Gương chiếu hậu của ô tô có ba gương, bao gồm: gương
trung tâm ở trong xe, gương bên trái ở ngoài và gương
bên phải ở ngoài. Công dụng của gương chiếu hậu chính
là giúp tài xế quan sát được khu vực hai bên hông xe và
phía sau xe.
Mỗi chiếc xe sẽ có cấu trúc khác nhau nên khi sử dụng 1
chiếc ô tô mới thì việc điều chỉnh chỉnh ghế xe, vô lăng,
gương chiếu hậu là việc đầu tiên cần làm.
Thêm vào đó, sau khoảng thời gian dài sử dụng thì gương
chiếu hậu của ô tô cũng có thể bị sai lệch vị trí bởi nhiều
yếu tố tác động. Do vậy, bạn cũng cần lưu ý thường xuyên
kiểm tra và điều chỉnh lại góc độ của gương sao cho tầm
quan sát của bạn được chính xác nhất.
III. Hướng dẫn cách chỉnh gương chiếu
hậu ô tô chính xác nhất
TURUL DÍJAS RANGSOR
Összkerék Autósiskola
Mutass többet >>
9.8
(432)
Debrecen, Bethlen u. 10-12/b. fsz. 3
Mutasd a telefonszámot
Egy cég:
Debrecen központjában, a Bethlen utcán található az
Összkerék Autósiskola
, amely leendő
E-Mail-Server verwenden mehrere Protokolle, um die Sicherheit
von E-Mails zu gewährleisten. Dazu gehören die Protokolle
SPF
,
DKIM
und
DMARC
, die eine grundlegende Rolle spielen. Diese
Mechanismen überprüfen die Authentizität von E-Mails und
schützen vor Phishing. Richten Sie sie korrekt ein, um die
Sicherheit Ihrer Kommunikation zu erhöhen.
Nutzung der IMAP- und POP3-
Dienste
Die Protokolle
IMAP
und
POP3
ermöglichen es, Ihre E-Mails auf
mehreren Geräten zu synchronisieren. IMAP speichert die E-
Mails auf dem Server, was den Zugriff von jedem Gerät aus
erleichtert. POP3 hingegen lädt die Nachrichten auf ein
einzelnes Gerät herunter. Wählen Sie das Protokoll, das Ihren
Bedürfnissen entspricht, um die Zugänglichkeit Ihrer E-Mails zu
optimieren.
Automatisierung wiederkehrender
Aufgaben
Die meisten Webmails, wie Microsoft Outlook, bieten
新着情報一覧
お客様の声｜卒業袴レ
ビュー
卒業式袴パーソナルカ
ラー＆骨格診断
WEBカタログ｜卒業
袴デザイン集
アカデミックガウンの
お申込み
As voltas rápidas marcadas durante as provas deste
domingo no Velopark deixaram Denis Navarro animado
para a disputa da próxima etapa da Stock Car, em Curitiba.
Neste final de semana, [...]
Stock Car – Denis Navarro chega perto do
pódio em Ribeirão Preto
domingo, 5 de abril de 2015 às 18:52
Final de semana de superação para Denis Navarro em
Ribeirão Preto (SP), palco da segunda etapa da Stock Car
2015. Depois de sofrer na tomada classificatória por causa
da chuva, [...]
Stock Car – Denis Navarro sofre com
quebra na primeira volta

----

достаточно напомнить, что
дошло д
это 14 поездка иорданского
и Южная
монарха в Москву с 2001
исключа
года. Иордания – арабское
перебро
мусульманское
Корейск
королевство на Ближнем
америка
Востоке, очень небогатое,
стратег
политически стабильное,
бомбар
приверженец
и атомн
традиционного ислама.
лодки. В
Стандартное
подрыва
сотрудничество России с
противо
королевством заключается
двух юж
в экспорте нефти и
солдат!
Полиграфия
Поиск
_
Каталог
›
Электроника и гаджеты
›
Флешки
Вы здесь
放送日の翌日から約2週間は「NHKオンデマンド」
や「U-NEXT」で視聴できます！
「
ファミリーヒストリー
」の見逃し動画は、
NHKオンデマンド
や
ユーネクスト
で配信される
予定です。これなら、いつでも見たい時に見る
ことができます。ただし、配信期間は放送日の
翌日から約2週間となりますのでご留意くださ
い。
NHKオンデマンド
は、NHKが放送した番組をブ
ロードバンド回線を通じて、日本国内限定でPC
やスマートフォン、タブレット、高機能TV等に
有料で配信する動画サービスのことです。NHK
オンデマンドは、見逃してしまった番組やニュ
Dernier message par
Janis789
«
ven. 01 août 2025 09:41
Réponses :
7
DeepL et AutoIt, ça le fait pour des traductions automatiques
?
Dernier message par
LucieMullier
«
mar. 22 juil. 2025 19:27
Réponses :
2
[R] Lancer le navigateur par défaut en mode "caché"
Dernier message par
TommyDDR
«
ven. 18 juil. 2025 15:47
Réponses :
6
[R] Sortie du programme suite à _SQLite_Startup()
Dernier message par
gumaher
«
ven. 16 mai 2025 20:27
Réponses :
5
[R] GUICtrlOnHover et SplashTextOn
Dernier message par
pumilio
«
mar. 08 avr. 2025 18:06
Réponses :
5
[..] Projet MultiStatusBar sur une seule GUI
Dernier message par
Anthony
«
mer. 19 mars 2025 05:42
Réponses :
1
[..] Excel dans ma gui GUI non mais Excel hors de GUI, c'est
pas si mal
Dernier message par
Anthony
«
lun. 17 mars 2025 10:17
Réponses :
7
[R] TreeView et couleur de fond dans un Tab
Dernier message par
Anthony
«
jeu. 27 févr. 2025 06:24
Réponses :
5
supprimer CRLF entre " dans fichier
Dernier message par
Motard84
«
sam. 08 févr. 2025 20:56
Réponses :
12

----

Activity:
Find every line of the data that includes the string "Denis". Copy each of those lines.

Completed task:
domingo no Velopark deixaram Denis Navarro animado
Stock Car – Denis Navarro chega perto do
Final de semana de superação para Denis Navarro em
Stock Car – Denis Navarro sofre com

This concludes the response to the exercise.